Segundo jurisprudência constante, a organização da justiça nos Estados-Membros, incluindo o estabelecimento, a composição, as competências e o funcionamento dos órgãos jurisdicionais nacionais, é da competência dos Estados-Membros. No entanto, no exercício desta competência os Estados-Membros estão vinculados a respeitar as obrigações que para eles decorrem do direito da União ( 13 ).

27.

Além disso, como resulta do artigo 4.o, n.o 2, TUE, a União respeita a identidade nacional dos Estados-Membros, inerente às suas estruturas — políticas e constitucionais — fundamentais, o que implica que estes Estados dispõem de uma ampla margem de apreciação no modo como organizam o seu sistema judicial ( 14 ).

28.

Acresce que, por força do princípio da autonomia processual, na falta de uma harmonização dos procedimentos nacionais, cabe à ordem jurídica interna de cada Estado-Membro designar os órgãos jurisdicionais competentes e definir as modalidades processuais das ações judiciais destinadas a garantir a salvaguarda dos direitos individuais derivados da ordem jurídica da União ( 15 ). Tal aplica-se, no entanto, desde que as regras nacionais não sejam menos favoráveis do que as que regulam situações semelhantes submetidas ao direito interno (princípio da equivalência) e não tornem impossível, na prática, ou excessivamente difícil o exercício dos direitos conferidos pelo direito da União (princípio da efetividade) ( 16 ).

29.

Por último, mas não menos importante, acrescento que o Tribunal de Justiça precisou que os Tratados da União não pretenderam criar perante os órgãos jurisdicionais nacionais, para proteger o direito da União, vias de recurso diferentes das estabelecidas pelo direito nacional. Só não será assim se resultar da sistemática da ordem jurídica nacional em causa que não existe nenhuma outra via de recurso que permita, ainda que a título incidental, assegurar o respeito dos direitos conferidos aos litigantes pelo direito da União ( 17 ). Assim, incumbe geralmente aos órgãos jurisdicionais nacionais interpretar as modalidades processuais aplicáveis às ações neles intentadas a fim de lhes permitir, na medida possível, assegurar o respeito do direito da União ( 18 ).

30.

Com base no que precede, concordo com os governos que sublinham a amplitude da margem de apreciação de que dispõem os Estados-Membros nesta matéria. Com efeito, cabe a cada Estado-Membro decidir se há que estabelecer um mecanismo de filtragem e, se for caso disso, escolher o modelo adequado, as condições de aplicação e as regras processuais específicas.

31.

Todavia, como resulta claramente da jurisprudência acima referida, não deixa de ser verdade que, no exercício da sua competência na matéria, os Estados-Membros continuam a estar obrigados a respeitar o direito da União. Na secção seguinte das presentes conclusões, explicarei por que razão os argumentos relativos à compatibilidade, por si só, com o direito da União, de mecanismos de filtragem como o que está em causa não me convencem.

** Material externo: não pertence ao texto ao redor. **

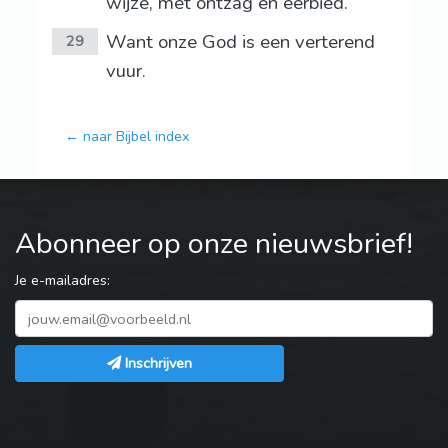
wijze, met ontzag en eerbied.
Want onze God is een verterend
29
vuur.
← naar Bijbel index
Abonneer op onze nieuwsbrief!
Je e-mailadres:
Inschrijven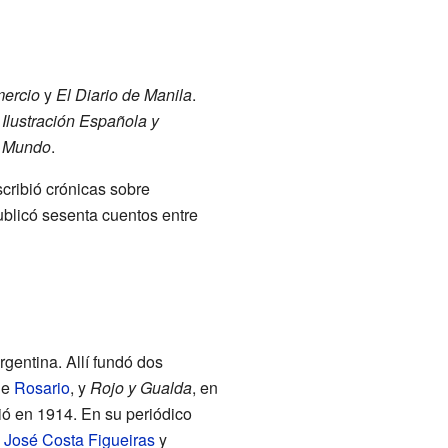
ercio
y
El Diario de Manila
.
 Ilustración Española y
 Mundo
.
cribió crónicas sobre
blicó sesenta cuentos entre
gentina. Allí fundó dos
de
Rosario
, y
Rojo y Gualda
, en
ió en 1914. En su periódico
o
José Costa Figueiras
y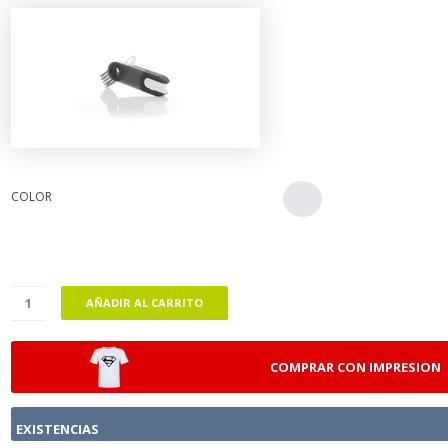
COLOR
AÑADIR AL CARRITO
COMPRAR CON IMPRESION
EXISTENCIAS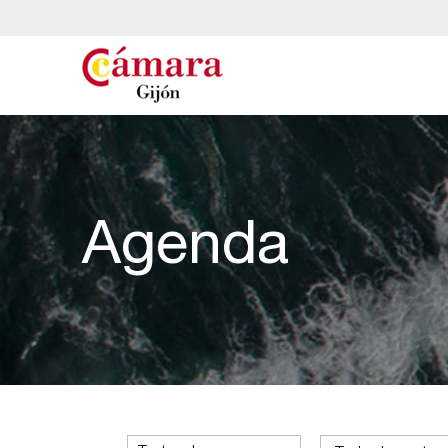
Agenda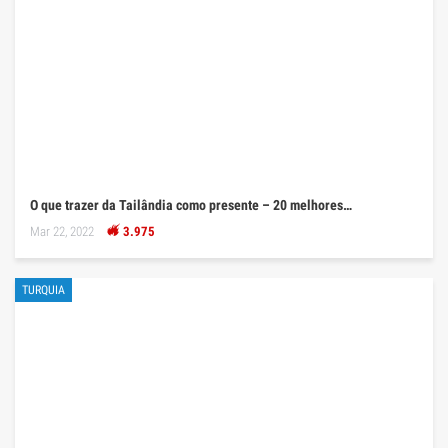
O que trazer da Tailândia como presente – 20 melhores…
Mar 22, 2022
3.975
TURQUIA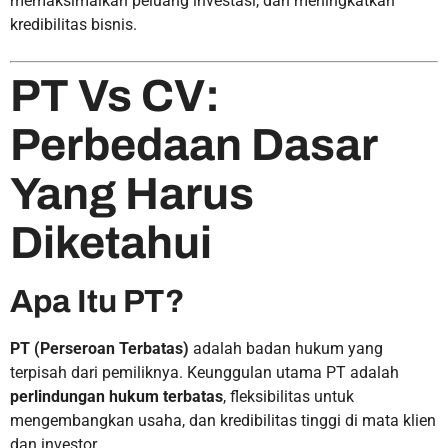
memaksimalkan peluang investasi, dan meningkatkan
kredibilitas bisnis.
PT Vs CV:
Perbedaan Dasar
Yang Harus
Diketahui
Apa Itu PT?
PT (Perseroan Terbatas)
adalah badan hukum yang
terpisah dari pemiliknya. Keunggulan utama PT adalah
perlindungan hukum terbatas
, fleksibilitas untuk
mengembangkan usaha, dan kredibilitas tinggi di mata klien
dan investor.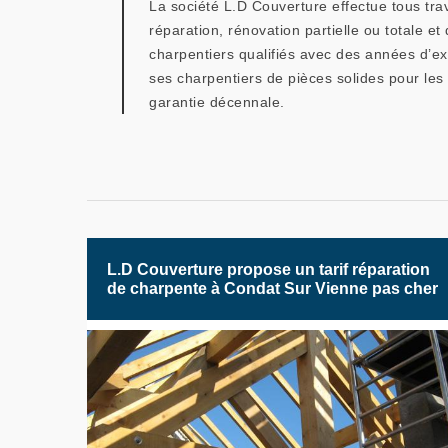
La société L.D Couverture effectue tous tra
réparation, rénovation partielle ou totale 
charpentiers qualifiés avec des années d’ex
ses charpentiers de pièces solides pour les
garantie décennale.
L.D Couverture propose un tarif réparation
de charpente à Condat Sur Vienne pas cher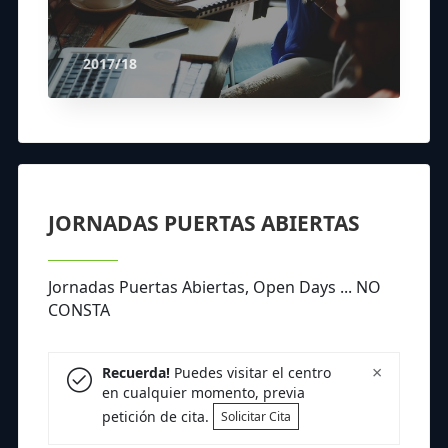
2017/18
JORNADAS PUERTAS ABIERTAS
Jornadas Puertas Abiertas, Open Days ... NO
CONSTA
×
Recuerda!
Puedes visitar el centro
en cualquier momento, previa
petición de cita.
Solicitar Cita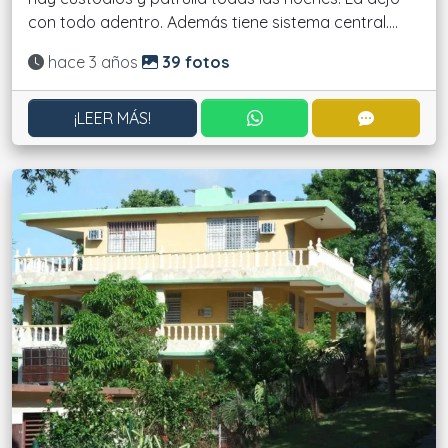
con todo adentro. Además tiene sistema central....
Actualizado:
hace 3 años
39 fotos
CONTACTAR POR WHATS
CONTACT
¡LEER MÁS!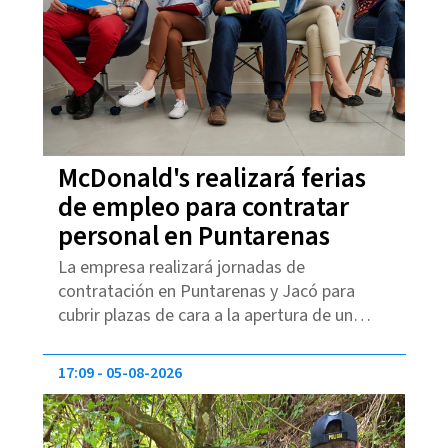
McDonald's realizará ferias
de empleo para contratar
personal en Puntarenas
La empresa realizará jornadas de
contratación en Puntarenas y Jacó para
cubrir plazas de cara a la apertura de un
nuevo restaurante.
17:09
05-08-2026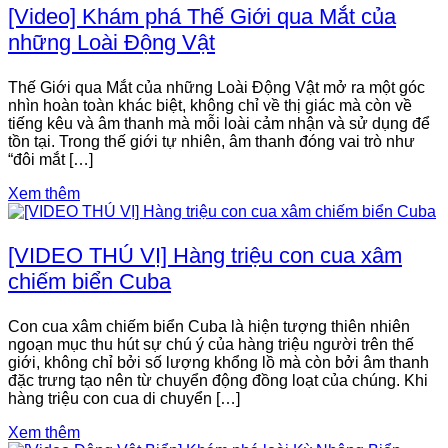
[Video] Khám phá Thế Giới qua Mắt của
những Loài Động Vật
Thế Giới qua Mắt của những Loài Động Vật mở ra một góc
nhìn hoàn toàn khác biệt, không chỉ về thị giác mà còn về
tiếng kêu và âm thanh mà mỗi loài cảm nhận và sử dụng để
tồn tại. Trong thế giới tự nhiên, âm thanh đóng vai trò như
“đôi mắt […]
Xem thêm
[VIDEO THÚ VỊ] Hàng triệu con cua xâm
chiếm biển Cuba
Con cua xâm chiếm biển Cuba là hiện tượng thiên nhiên
ngoạn mục thu hút sự chú ý của hàng triệu người trên thế
giới, không chỉ bởi số lượng khổng lồ mà còn bởi âm thanh
đặc trưng tạo nên từ chuyển động đồng loạt của chúng. Khi
hàng triệu con cua di chuyển […]
Xem thêm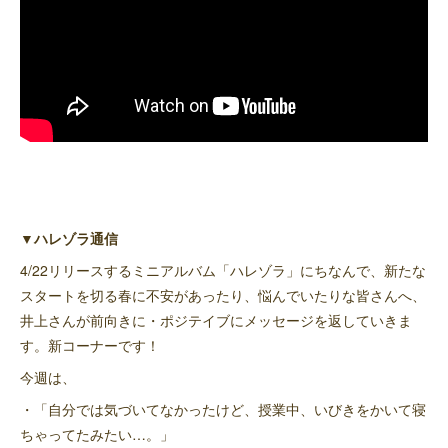
▼ハレゾラ通信
4/22リリースするミニアルバム「ハレゾラ」にちなんで、新たな
スタートを切る春に不安があったり、悩んでいたりな皆さんへ、
井上さんが前向きに・ポジテイブにメッセージを返していきま
す。新コーナーです！
今週は、
・「自分では気づいてなかったけど、授業中、いびきをかいて寝
ちゃってたみたい…。」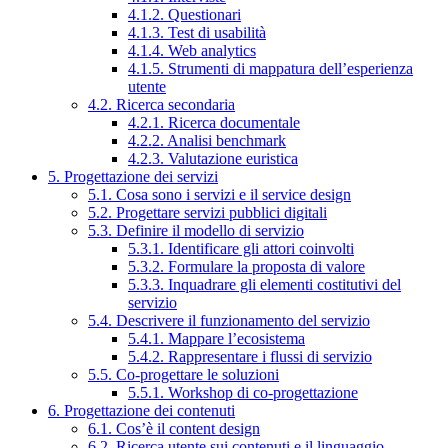
4.1.2. Questionari
4.1.3. Test di usabilità
4.1.4. Web analytics
4.1.5. Strumenti di mappatura dell’esperienza
utente
4.2. Ricerca secondaria
4.2.1. Ricerca documentale
4.2.2. Analisi benchmark
4.2.3. Valutazione euristica
5. Progettazione dei servizi
5.1. Cosa sono i servizi e il service design
5.2. Progettare servizi pubblici digitali
5.3. Definire il modello di servizio
5.3.1. Identificare gli attori coinvolti
5.3.2. Formulare la proposta di valore
5.3.3. Inquadrare gli elementi costitutivi del
servizio
5.4. Descrivere il funzionamento del servizio
5.4.1. Mappare l’ecosistema
5.4.2. Rappresentare i flussi di servizio
5.5. Co-progettare le soluzioni
5.5.1. Workshop di co-progettazione
6. Progettazione dei contenuti
6.1. Cos’è il content design
6.2. Ricerca utente sui contenuti e il linguaggio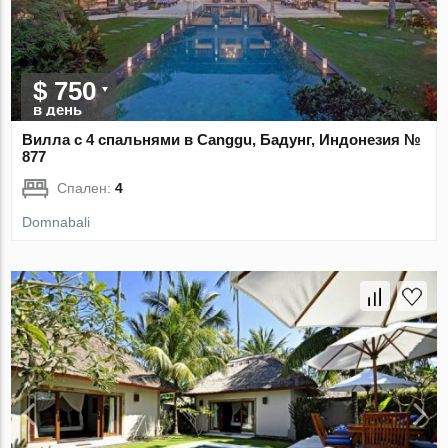
$ 750
в день
Вилла с 4 спальнями в Canggu, Бадунг, Индонезия №
877
Спален:
4
Domnabali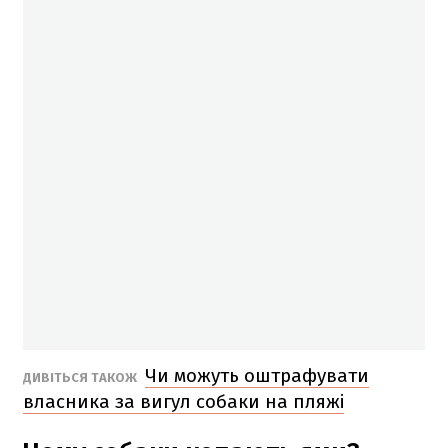
Чи можуть оштрафувати
ДИВІТЬСЯ ТАКОЖ
власника за вигул собаки на пляжі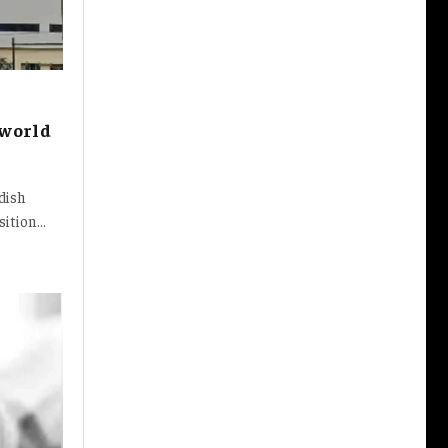
hworld
dish
sition…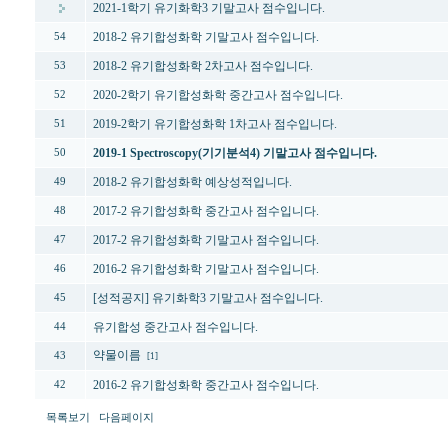
2021-1학기 유기화학3 기말고사 점수입니다.
2018-2 유기합성화학 기말고사 점수입니다.
54
2018-2 유기합성화학 2차고사 점수입니다.
53
2020-2학기 유기합성화학 중간고사 점수입니다.
52
2019-2학기 유기합성화학 1차고사 점수입니다.
51
2019-1 Spectroscopy(기기분석4) 기말고사 점수입니다.
50
2018-2 유기합성화학 예상성적입니다.
49
2017-2 유기합성화학 중간고사 점수입니다.
48
2017-2 유기합성화학 기말고사 점수입니다.
47
2016-2 유기합성화학 기말고사 점수입니다.
46
[성적공지] 유기화학3 기말고사 점수입니다.
45
유기합성 중간고사 점수입니다.
44
약물이름
43
[1]
2016-2 유기합성화학 중간고사 점수입니다.
42
목록보기
다음페이지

2. Mecanismos de filtragem: margem de apreciação «pela porta das traseiras»?

32.

Conforme acima explicado, alguns governos sustentam, em resumo, que os mecanismos de filtragem são compatíveis com o direito da União, desde que sejam respeitados os requisitos da equivalência e da efetividade. No entanto, colocam especial ênfase no requisito da equivalência: desde que as questões de direito nacional e do direito da União sejam tratadas de forma equivalente, deve considerar-se que um mecanismo de filtragem é, em princípio, compatível com o artigo 267.o, terceiro parágrafo, TFUE.

33.

O ponto de partida do raciocínio está, em termos gerais, correto: tal como nas outras matérias do processo judicial nacional, o princípio da autonomia processual é, em princípio, o ponto de partida fundamental. Também não existe nenhum elemento dos autos que permita pôr em dúvida o facto, veementemente sublinhado pelo Governo Esloveno, de que, na sua ordem jurídica interna, o princípio da equivalência é respeitado ( 19 ). Entendo que, quando aplica os critérios relativos à autorização de recursos enunciados no direito nacional, o Vrhovno sodišče (Supremo Tribunal) deve tratar da mesma maneira as questões de direito nacional e de direito da União.

34.

Ora, é absolutamente claro que o que precede é necessário, mas não suficiente, para efeitos da presente análise. Na minha opinião, estes governos erram quando praticamente não dão nenhuma atenção à exigência de efetividade, que reveste, pelo contrário, uma importância crucial no presente contexto em dois aspetos: i) enquanto efeito útil da disposição e ii) enquanto proteção adequada dos direitos dos particulares envolvidos no litígio. São vários os elementos que me levam a este entendimento: tal interpretação é contrária à obrigação estabelecida na disposição (a), é incoerente com a jurisprudência assente do Acórdão CILFIT (b e c) e, mais genericamente, ignora a natureza e a finalidade do processo prejudicial (d). Examiná-los-emos sucessivamente.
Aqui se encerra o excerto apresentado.